This repository contains the test set and code for probing the syntactic abilities of language models on German verb argument structures.
The LSTM language model used here was trained on German Wikipedia by Hahn and Baroni (submitted, 2019).
The verb argument structure dataset is generated using template sentences.
python generate_datasets.py
1. LSTM
python train.py -language german --batch_size 128 --word_embedding_size 200 --hidden_dim 1024 --layer_num 2
--weight_dropout_in 0.001 --weight_dropout_hidden 0.15 --char_dropout_prob 0.1 --char_noise_prob 0.01 --learning_rate 0.9
2. Unigram model
awk '{n[$1]++;N++}END{for(w in n)print w,n[w],n[w]/N}' german-train-tagged.txt > unigrams.txt
3. Bigram model
awk 'BEGIN{prev=".";}{bigram[tolower(prev)" "tolower($1)]++;unigram[tolower(prev)]++; prev=tolower($1);l++}
END{for (b in bigram) {split(b,a," ");u=unigram[a[1]];print a[1],a[2],u+0,bigram[b]+0,bigram[b]/unigram[u]}}'
german-train-tagged.txt > bigrams.txt
1. Replication of syntactic experiment
We replicate the gender experiment described in Hahn and Baroni (submitted, 2019).

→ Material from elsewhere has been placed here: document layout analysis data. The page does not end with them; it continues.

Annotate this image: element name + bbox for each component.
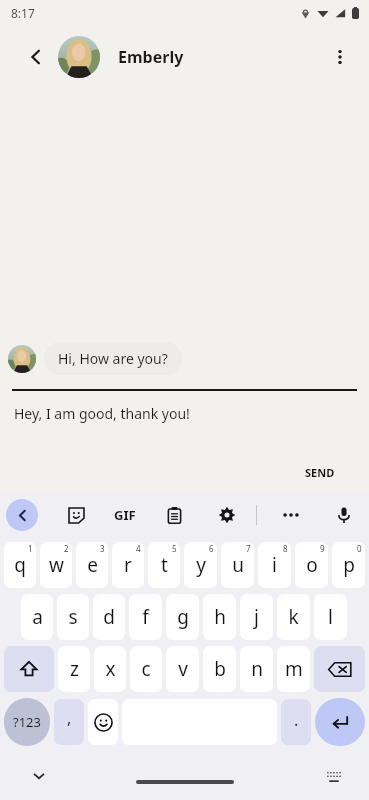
- staticText: n: [251, 656, 263, 682]
- button[interactable]: l: [314, 594, 347, 640]
- staticText: c: [141, 656, 151, 682]
- staticText: f: [142, 604, 149, 630]
- staticText: k: [288, 604, 299, 630]
- staticText: j: [254, 604, 259, 630]
- staticText: r: [124, 552, 132, 578]
- staticText: w: [49, 552, 64, 578]
- button[interactable]: z: [58, 646, 90, 692]
- button[interactable]: n: [240, 646, 273, 692]
- button[interactable]: p: [332, 542, 365, 588]
- staticText: 8: [283, 543, 288, 554]
- staticText: 7: [246, 543, 251, 554]
- button[interactable]: Back: [6, 499, 38, 531]
- button[interactable]: b: [203, 646, 236, 692]
- staticText: t: [161, 552, 168, 578]
- button[interactable]: More: [276, 500, 306, 530]
- button[interactable]: o: [295, 542, 328, 588]
- staticText: s: [68, 604, 78, 630]
- staticText: 2: [64, 543, 69, 554]
- staticText: 4: [136, 543, 141, 554]
- staticText: h: [214, 604, 226, 630]
- button[interactable]: Back: [22, 43, 50, 71]
- button[interactable]: k: [277, 594, 310, 640]
- staticText: 3: [100, 543, 105, 554]
- staticText: 9: [320, 543, 325, 554]
- staticText: z: [70, 656, 79, 682]
- staticText: o: [306, 552, 318, 578]
- staticText: l: [328, 604, 333, 630]
- staticText: b: [214, 656, 226, 682]
- button[interactable]: Change keyboard: [321, 763, 347, 789]
- button[interactable]: Backspace: [314, 646, 365, 692]
- button[interactable]: c: [130, 646, 162, 692]
- button[interactable]: w: [40, 542, 72, 588]
- staticText: y: [196, 552, 206, 578]
- button[interactable]: a: [21, 594, 53, 640]
- button[interactable]: Voice input: [329, 500, 359, 530]
- button[interactable]: h: [203, 594, 236, 640]
- button[interactable]: r: [112, 542, 144, 588]
- staticText: 1: [28, 543, 33, 554]
- button[interactable]: d: [93, 594, 125, 640]
- button[interactable]: Hey, I am good, thank you!: [14, 404, 190, 423]
- button[interactable]: .: [281, 699, 311, 745]
- staticText: e: [87, 552, 98, 578]
- button[interactable]: g: [166, 594, 199, 640]
- button[interactable]: Emberly: [118, 46, 184, 68]
- staticText: u: [232, 552, 244, 578]
- staticText: i: [272, 552, 277, 578]
- button[interactable]: e: [76, 542, 108, 588]
- staticText: 8:17: [11, 5, 35, 21]
- button[interactable]: SEND: [299, 461, 341, 484]
- staticText: ?123: [13, 713, 41, 731]
- button[interactable]: q: [4, 542, 36, 588]
- staticText: m: [285, 656, 303, 682]
- button[interactable]: t: [148, 542, 180, 588]
- button[interactable]: Enter: [315, 698, 365, 746]
- staticText: 5: [172, 543, 177, 554]
- button[interactable]: ?123: [4, 698, 50, 746]
- button[interactable]: Stickers: [61, 500, 91, 530]
- button[interactable]: x: [94, 646, 126, 692]
- button[interactable]: s: [57, 594, 89, 640]
- button[interactable]: m: [277, 646, 310, 692]
- staticText: v: [178, 656, 188, 682]
- staticText: d: [103, 604, 115, 630]
- staticText: 6: [209, 543, 214, 554]
- button[interactable]: ,: [54, 699, 84, 745]
- button[interactable]: Clipboard: [159, 500, 189, 530]
- button[interactable]: Settings: [212, 500, 242, 530]
- button[interactable]: Hide keyboard: [26, 763, 52, 789]
- staticText: g: [177, 604, 189, 630]
- button[interactable]: i: [258, 542, 291, 588]
- button[interactable]: u: [221, 542, 254, 588]
- button[interactable]: More options: [325, 42, 355, 72]
- staticText: x: [105, 656, 116, 682]
- button[interactable]: y: [184, 542, 217, 588]
- button[interactable]: j: [240, 594, 273, 640]
- staticText: ,: [67, 707, 72, 729]
- staticText: SEND: [305, 465, 335, 480]
- button[interactable]: v: [166, 646, 199, 692]
- button[interactable]: Emoji: [88, 699, 118, 745]
- staticText: .: [294, 709, 299, 731]
- staticText: a: [32, 604, 43, 630]
- staticText: Hi, How are you?: [58, 349, 168, 368]
- button[interactable]: Hi, How are you?: [44, 342, 182, 375]
- staticText: p: [343, 552, 355, 578]
- staticText: 0: [357, 543, 362, 554]
- staticText: GIF: [114, 506, 136, 524]
- button[interactable]: f: [129, 594, 162, 640]
- button[interactable]: GIF: [114, 500, 136, 530]
- button[interactable]: Shift: [4, 646, 54, 692]
- staticText: q: [14, 552, 26, 578]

Test sets for this experiment are found in the Stimuli folder.
python experiments.py --test gender
2. Test on verb argument structure dataset
For grammatical sentences:
python experiments.py --test syntax --dataset grammatical
For ungrammatical sentences:
python experiments.py --test syntax --dataset ungrammatical